▸ **Work to be completed**: The task calls for each record to be given again exactly.

(Excerpts from a dataset)
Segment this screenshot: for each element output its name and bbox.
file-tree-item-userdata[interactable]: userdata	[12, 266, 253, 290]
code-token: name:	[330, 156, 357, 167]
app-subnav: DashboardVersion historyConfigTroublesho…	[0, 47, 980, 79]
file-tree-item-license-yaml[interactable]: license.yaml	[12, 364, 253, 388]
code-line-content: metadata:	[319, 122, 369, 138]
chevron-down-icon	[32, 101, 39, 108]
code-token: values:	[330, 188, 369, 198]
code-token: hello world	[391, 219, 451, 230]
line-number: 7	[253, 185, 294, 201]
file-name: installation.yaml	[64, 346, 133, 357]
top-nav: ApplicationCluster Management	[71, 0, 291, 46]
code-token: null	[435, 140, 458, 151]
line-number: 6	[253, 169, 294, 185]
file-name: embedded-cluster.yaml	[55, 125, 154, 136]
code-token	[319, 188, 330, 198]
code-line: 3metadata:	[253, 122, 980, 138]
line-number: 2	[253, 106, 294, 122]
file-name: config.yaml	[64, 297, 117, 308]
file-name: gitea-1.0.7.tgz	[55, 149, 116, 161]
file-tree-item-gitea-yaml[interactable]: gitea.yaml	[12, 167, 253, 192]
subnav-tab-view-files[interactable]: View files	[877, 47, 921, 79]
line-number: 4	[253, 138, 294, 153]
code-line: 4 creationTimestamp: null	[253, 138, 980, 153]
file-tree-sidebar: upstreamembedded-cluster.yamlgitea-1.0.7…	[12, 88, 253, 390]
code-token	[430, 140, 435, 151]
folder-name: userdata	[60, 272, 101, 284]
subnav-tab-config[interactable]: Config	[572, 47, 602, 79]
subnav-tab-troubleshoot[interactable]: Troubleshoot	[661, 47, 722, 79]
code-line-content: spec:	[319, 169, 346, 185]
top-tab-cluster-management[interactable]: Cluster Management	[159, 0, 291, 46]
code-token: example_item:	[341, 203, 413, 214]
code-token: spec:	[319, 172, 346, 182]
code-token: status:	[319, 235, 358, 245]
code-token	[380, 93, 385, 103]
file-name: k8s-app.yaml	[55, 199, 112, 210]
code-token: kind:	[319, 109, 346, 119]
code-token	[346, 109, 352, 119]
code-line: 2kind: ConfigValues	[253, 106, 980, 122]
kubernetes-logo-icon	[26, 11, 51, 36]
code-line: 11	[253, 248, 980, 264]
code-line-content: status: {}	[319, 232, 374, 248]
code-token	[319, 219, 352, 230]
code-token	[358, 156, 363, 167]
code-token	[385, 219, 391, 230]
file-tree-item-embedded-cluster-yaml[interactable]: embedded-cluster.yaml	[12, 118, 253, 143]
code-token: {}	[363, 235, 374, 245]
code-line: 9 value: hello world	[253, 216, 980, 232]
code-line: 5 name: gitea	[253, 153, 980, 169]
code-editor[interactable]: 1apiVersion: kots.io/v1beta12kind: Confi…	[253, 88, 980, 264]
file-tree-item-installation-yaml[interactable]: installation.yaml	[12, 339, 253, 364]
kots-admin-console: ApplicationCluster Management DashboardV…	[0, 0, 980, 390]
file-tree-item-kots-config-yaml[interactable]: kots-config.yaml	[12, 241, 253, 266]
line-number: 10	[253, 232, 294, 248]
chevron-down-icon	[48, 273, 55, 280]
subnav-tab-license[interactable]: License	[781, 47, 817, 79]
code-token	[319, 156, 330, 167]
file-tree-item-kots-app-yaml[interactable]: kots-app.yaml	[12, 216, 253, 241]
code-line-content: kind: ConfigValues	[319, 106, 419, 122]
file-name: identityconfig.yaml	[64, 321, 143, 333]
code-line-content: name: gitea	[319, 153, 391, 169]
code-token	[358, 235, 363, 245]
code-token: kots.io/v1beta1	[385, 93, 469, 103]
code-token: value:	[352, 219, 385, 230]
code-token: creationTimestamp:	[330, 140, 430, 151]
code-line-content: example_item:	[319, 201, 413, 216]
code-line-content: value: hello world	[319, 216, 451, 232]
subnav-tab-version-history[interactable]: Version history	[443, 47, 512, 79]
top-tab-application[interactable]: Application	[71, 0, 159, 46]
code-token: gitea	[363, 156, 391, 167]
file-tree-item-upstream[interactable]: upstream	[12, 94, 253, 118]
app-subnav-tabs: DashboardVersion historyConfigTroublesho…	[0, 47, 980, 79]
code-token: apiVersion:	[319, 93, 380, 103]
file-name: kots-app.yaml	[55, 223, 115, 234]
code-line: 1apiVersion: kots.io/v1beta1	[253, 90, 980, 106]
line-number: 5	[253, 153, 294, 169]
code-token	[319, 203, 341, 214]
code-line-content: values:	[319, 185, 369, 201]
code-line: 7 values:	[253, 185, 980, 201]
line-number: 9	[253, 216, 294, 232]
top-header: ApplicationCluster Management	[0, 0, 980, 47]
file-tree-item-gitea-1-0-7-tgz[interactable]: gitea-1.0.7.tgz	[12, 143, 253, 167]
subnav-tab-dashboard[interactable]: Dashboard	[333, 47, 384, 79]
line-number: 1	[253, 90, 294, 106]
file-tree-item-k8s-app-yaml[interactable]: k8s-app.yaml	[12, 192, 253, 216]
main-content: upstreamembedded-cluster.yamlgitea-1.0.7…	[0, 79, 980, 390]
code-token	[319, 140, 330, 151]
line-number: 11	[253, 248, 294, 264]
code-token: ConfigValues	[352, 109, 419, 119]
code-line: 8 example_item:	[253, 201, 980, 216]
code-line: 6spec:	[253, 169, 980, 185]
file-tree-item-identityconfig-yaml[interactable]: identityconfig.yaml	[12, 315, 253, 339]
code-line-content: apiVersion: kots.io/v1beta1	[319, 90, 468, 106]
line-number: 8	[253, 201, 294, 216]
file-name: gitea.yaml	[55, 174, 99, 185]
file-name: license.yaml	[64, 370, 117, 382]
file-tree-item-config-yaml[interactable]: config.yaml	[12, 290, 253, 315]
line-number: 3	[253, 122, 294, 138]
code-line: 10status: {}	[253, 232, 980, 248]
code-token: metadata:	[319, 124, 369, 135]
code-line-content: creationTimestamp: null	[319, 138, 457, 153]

▸ **Exercise answer**:
Segment this screenshot: for each element output its name and bbox.
file-tree-item-userdata[interactable]: userdata	[12, 266, 253, 290]
code-token: name:	[330, 156, 357, 167]
app-subnav: DashboardVersion historyConfigTroublesho…	[0, 47, 980, 79]
file-tree-item-license-yaml[interactable]: license.yaml	[12, 364, 253, 388]
code-line-content: metadata:	[319, 122, 369, 138]
chevron-down-icon	[32, 101, 39, 108]
code-token: values:	[330, 188, 369, 198]
code-token: hello world	[391, 219, 451, 230]
line-number: 7	[253, 185, 294, 201]
file-name: installation.yaml	[64, 346, 133, 357]
top-nav: ApplicationCluster Management	[71, 0, 291, 46]
code-token: null	[435, 140, 458, 151]
line-number: 6	[253, 169, 294, 185]
file-name: embedded-cluster.yaml	[55, 125, 154, 136]
code-token	[319, 188, 330, 198]
code-line: 3metadata:	[253, 122, 980, 138]
line-number: 2	[253, 106, 294, 122]
file-name: config.yaml	[64, 297, 117, 308]
file-name: gitea-1.0.7.tgz	[55, 149, 116, 161]
file-tree-item-gitea-yaml[interactable]: gitea.yaml	[12, 167, 253, 192]
subnav-tab-view-files[interactable]: View files	[877, 47, 921, 79]
line-number: 4	[253, 138, 294, 153]
code-line: 4 creationTimestamp: null	[253, 138, 980, 153]
file-tree-sidebar: upstreamembedded-cluster.yamlgitea-1.0.7…	[12, 88, 253, 390]
code-token	[430, 140, 435, 151]
folder-name: userdata	[60, 272, 101, 284]
subnav-tab-config[interactable]: Config	[572, 47, 602, 79]
subnav-tab-troubleshoot[interactable]: Troubleshoot	[661, 47, 722, 79]
code-line-content: spec:	[319, 169, 346, 185]
top-tab-cluster-management[interactable]: Cluster Management	[159, 0, 291, 46]
code-token: example_item:	[341, 203, 413, 214]
code-token: spec:	[319, 172, 346, 182]
code-token: status:	[319, 235, 358, 245]
code-token	[380, 93, 385, 103]
file-name: k8s-app.yaml	[55, 199, 112, 210]
code-token: kind:	[319, 109, 346, 119]
code-token	[346, 109, 352, 119]
code-line: 2kind: ConfigValues	[253, 106, 980, 122]
kubernetes-logo-icon	[26, 11, 51, 36]
code-line: 11	[253, 248, 980, 264]
code-line-content: status: {}	[319, 232, 374, 248]
code-token	[319, 219, 352, 230]
code-token	[358, 156, 363, 167]
code-token	[385, 219, 391, 230]
file-tree-item-embedded-cluster-yaml[interactable]: embedded-cluster.yaml	[12, 118, 253, 143]
code-token: {}	[363, 235, 374, 245]
code-line: 9 value: hello world	[253, 216, 980, 232]
code-line: 5 name: gitea	[253, 153, 980, 169]
code-editor[interactable]: 1apiVersion: kots.io/v1beta12kind: Confi…	[253, 88, 980, 264]
file-tree-item-installation-yaml[interactable]: installation.yaml	[12, 339, 253, 364]
kots-admin-console: ApplicationCluster Management DashboardV…	[0, 0, 980, 390]
file-tree-item-kots-config-yaml[interactable]: kots-config.yaml	[12, 241, 253, 266]
line-number: 10	[253, 232, 294, 248]
chevron-down-icon	[48, 273, 55, 280]
subnav-tab-license[interactable]: License	[781, 47, 817, 79]
code-token	[319, 156, 330, 167]
file-tree-item-kots-app-yaml[interactable]: kots-app.yaml	[12, 216, 253, 241]
code-line-content: kind: ConfigValues	[319, 106, 419, 122]
file-name: identityconfig.yaml	[64, 321, 143, 333]
code-line-content: name: gitea	[319, 153, 391, 169]
code-token	[358, 235, 363, 245]
code-token: kots.io/v1beta1	[385, 93, 469, 103]
code-token: value:	[352, 219, 385, 230]
code-token: creationTimestamp:	[330, 140, 430, 151]
code-line-content: example_item:	[319, 201, 413, 216]
code-line-content: value: hello world	[319, 216, 451, 232]
subnav-tab-version-history[interactable]: Version history	[443, 47, 512, 79]
top-tab-application[interactable]: Application	[71, 0, 159, 46]
code-token: gitea	[363, 156, 391, 167]
file-tree-item-upstream[interactable]: upstream	[12, 94, 253, 118]
app-subnav-tabs: DashboardVersion historyConfigTroublesho…	[0, 47, 980, 79]
code-token: apiVersion:	[319, 93, 380, 103]
file-name: kots-app.yaml	[55, 223, 115, 234]
code-line: 1apiVersion: kots.io/v1beta1	[253, 90, 980, 106]
line-number: 5	[253, 153, 294, 169]
code-token	[319, 203, 341, 214]
code-line-content: values:	[319, 185, 369, 201]
code-line: 7 values:	[253, 185, 980, 201]
line-number: 9	[253, 216, 294, 232]
top-header: ApplicationCluster Management	[0, 0, 980, 47]
file-tree-item-gitea-1-0-7-tgz[interactable]: gitea-1.0.7.tgz	[12, 143, 253, 167]
subnav-tab-dashboard[interactable]: Dashboard	[333, 47, 384, 79]
line-number: 1	[253, 90, 294, 106]
file-tree-item-k8s-app-yaml[interactable]: k8s-app.yaml	[12, 192, 253, 216]
main-content: upstreamembedded-cluster.yamlgitea-1.0.7…	[0, 79, 980, 390]
code-token	[319, 140, 330, 151]
line-number: 11	[253, 248, 294, 264]
code-token: ConfigValues	[352, 109, 419, 119]
code-line: 8 example_item:	[253, 201, 980, 216]
code-line: 6spec:	[253, 169, 980, 185]
file-tree-item-identityconfig-yaml[interactable]: identityconfig.yaml	[12, 315, 253, 339]
code-line-content: apiVersion: kots.io/v1beta1	[319, 90, 468, 106]
line-number: 8	[253, 201, 294, 216]
file-name: gitea.yaml	[55, 174, 99, 185]
file-name: license.yaml	[64, 370, 117, 382]
file-tree-item-config-yaml[interactable]: config.yaml	[12, 290, 253, 315]
line-number: 3	[253, 122, 294, 138]
code-line: 10status: {}	[253, 232, 980, 248]
code-token: metadata:	[319, 124, 369, 135]
code-line-content: creationTimestamp: null	[319, 138, 457, 153]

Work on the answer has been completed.